Since then, Chinese Bitcoin miners have faced the most severe challenge in history. Apart from seeking to go overseas and relocate the mines, there seems to be no other way to keep the mines running, and miners have entered an era of wandering. Since then, all Chinese Bitcoin mines have been shut down. The blockchain is still running, but in theory, no Bitcoin is produced in China anymore. China's computing power, which once accounted for more than 70% of the total computing power of the Bitcoin network, has completely disappeared from the map.

Supervision is implemented and transactions are continuously cracked down

The implementation of this regulation was already expected by many people in the cryptocurrency circle.

Some people believe that this central bank regulation may be the implementation of the 51st meeting of the Financial Committee, and is not an unexpected black swan. Previously, after the Financial Committee meeting, financial institutions did not come up with specific implementation methods.
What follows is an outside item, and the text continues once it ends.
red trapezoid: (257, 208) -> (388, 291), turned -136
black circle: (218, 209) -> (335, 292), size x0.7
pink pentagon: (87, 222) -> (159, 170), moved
In early June, following the crackdown on mining, search engines such as Baidu and Sogou, and social media such as Zhihu and Weibo have successively blocked keywords for virtual currency trading platforms. On Weibo, a large number of self-media big Vs in the fields of Bitcoin and cryptocurrency have been banned one after another. Clicking on their homepages shows that "the account is now unavailable due to complaints of violating laws and regulations and relevant provisions of the Weibo Community Convention."
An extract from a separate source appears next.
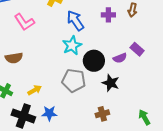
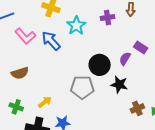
blue arrow: (75, 21) -> (51, 41), moved
cyan star: (72, 45) -> (76, 26), moved
purple semicircle: (120, 58) -> (125, 59), turned 152
brown cross: (102, 114) -> (137, 108), moved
On June 9, the Payment and Clearing Association of China, a subsidiary of the central bank, issued a risk warning to the entire industry, "Beware of the use of virtual currency and blockchain technology to evade fund tracing." "All member units should conduct full-process risk management in all links before, during and after the event."
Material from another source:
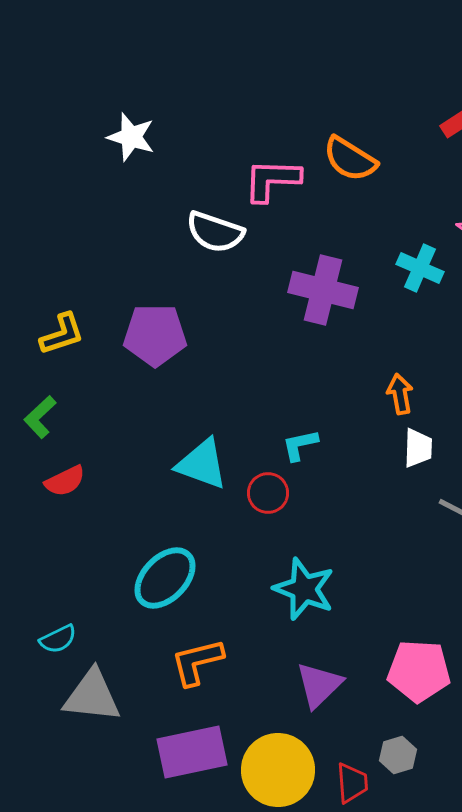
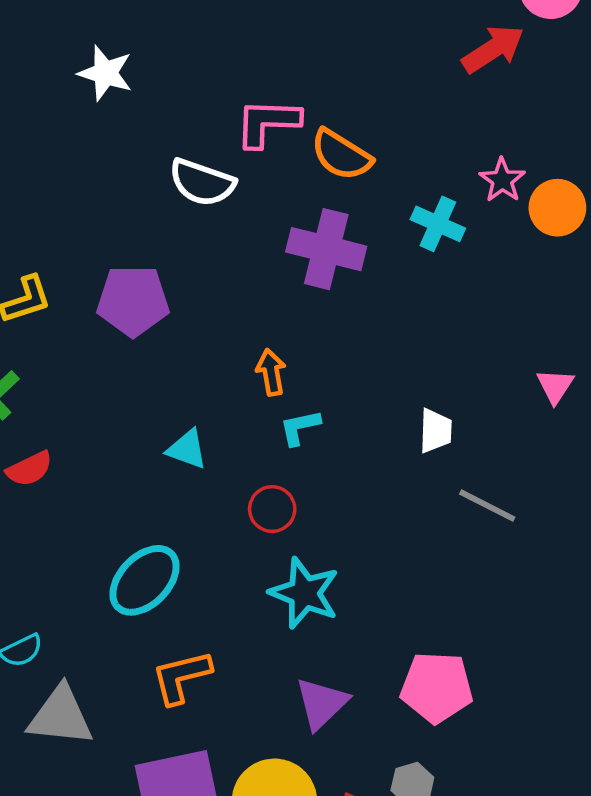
orange semicircle: (350, 159) -> (341, 155), moved
orange arrow: (400, 394) -> (271, 372), moved
cyan triangle: (202, 464) -> (187, 449), size x0.7
red circle: (268, 493) -> (272, 509), moved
On June 10, media reported that under the unified command of the Office of the Inter-ministerial Joint Conference on Combating and Managing New Telecom Network Crimes, the public security organs of 23 provinces, autonomous regions and municipalities simultaneously closed the net. They carried out concentrated arrests of criminal gangs that used virtual currency to provide transfer and money laundering services for telecommunications network fraud activities. In total, more than 170 criminal gangs were destroyed and more than 1,100 criminal suspects were arrested.

Under a series of regulatory policies covering multiple areas, it is not unexpected that financial institutions supervise funding channels.

This is not the first time that relevant departments have made regulations on virtual currencies. In the more than ten years of development history of cryptocurrency, regulation has occurred from time to time.

As early as 2017, seven ministries and commissions issued a document stating that it is necessary to accurately understand the essential attributes of token issuance and financing activities. Token issuance and financing is essentially an act of illegal public financing without approval, and is suspected of illegal issuance of token tickets, illegal issuance of securities, illegal fundraising, financial fraud, pyramid schemes and other illegal and criminal activities.

In August 2018, five ministries and commissions jointly issued a "Risk Warning on Preventing Illegal Fundraising in the Name of "Virtual Currency" and "Blockchain". The document stated that the general public should look at blockchain rationally, not blindly believe in exaggerated promises, establish correct monetary concepts and investment ideas, and effectively improve risk awareness.

For Bitcoin, mining belongs to the primary market and trading belongs to the secondary market. This round of regulation covers both the primary and secondary markets, which has exceeded the previous regulatory scope. Compared with the "September 4th" four years ago, the "June 21st" in 2021 seems to be more severe. The darkest moment of cryptocurrency has come again.